Chandler, Mary (DNB00)
|←Chandler, J. W.||Dictionary of National Biography, 1885-1900, Volume 10
|Chandler, Richard (d.1744)→|
CHANDLER, MARY (1687–1745), poetess, born at Malmesbury, Wiltshire, in 1687, was the eldest daughter of Henry Chandler, a dissenting minister, afterwards settled at Bath, her mother having been a Miss Bridgman of Marlborough, and one of her brothers being Dr. Samuel Chandler [q. v.] In her youth her spine became crooked, and her health suffered, yet she set up a shop in Bath about 1705, when not yet out of her teens, and enlivened her hours by writing rhyming riddles and poems to friends (ib. p. 353), and by reading poetry. The neighoouring gentry had her to visit them, among them being Mrs. Boteler, Mrs. Moor, Lady Russell, and the Duchess of Somerset. She was asked so frequently for copies of her verses that she at last resolved to print them. She was permitted to inscribe her book to the Princess Amelia.
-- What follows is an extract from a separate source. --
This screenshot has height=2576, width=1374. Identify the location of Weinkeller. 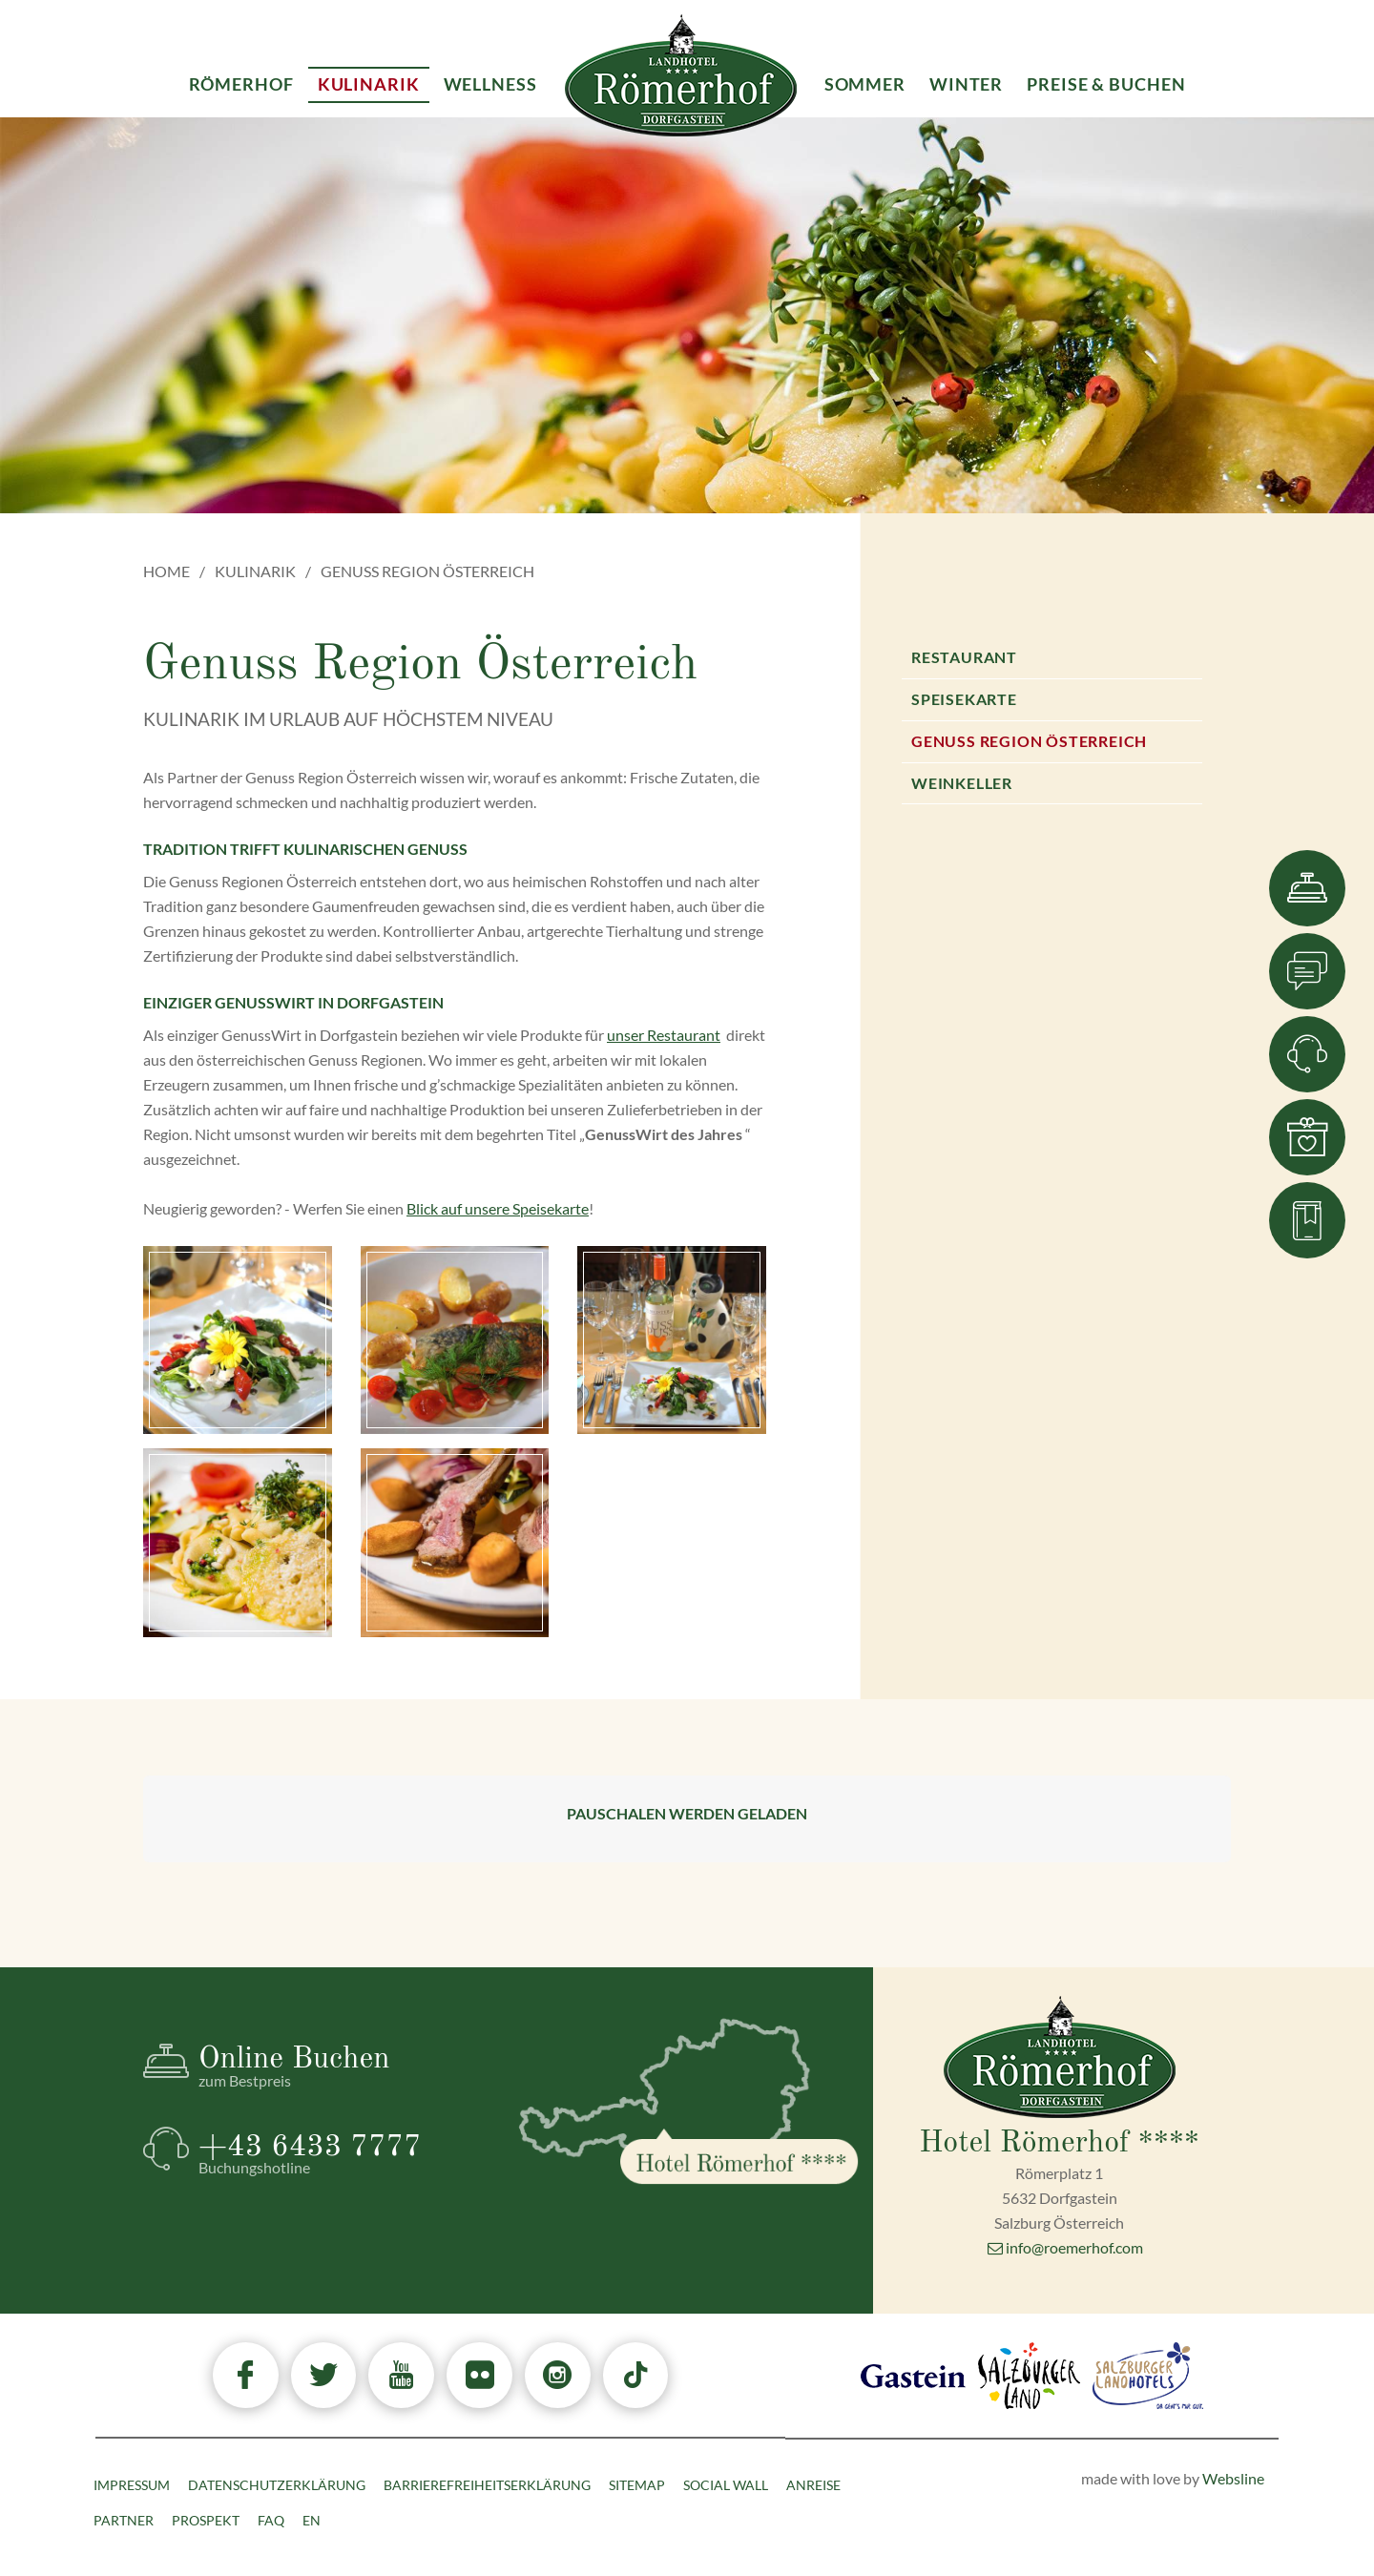
(961, 783).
Swift's Mrs. Barber was her literary friend and neighbour, and she was also a friend of Elizabeth Rowe. Her volume is called 'A Description of Bath,' and going speedily through two editions, a third was issued m 1736, a fourth in 1738, and a fifth in 1741. A wealthy gentleman of sixty, struck with one of her poems, travelled eighty miles to see her, and, after buying a pair of gloves of her, offered to make her his wife, Miss Chandler turned the incident into verse, and a sixth edition of her book being called for in 1744, it appeared with a sub-title, 'To which is added a True Tale, by the same Author.' Soon afterwards Miss Chandler was able to retire from business; and she commenced a poem 'On the Attributes of God,' but this was never finished, for she died on 11 Sept. 1745.
A seventh edition of her poems was issued in 1755, and an eighth in 1767. She dedicated her book to her brother John, and her 'Life,' in Theophilus Cibber's 'Lives of the Poets,' was written by her brother Samuel.
[Th. Cibber's Poets, v. 345-63; Nichols's Lit. Anecd. v. 304, 308; Mary Chandler's Description of Bath, 3rd ed. 1736, p. 21 et seq., and 6th ed. 1744, pp. 79-84.]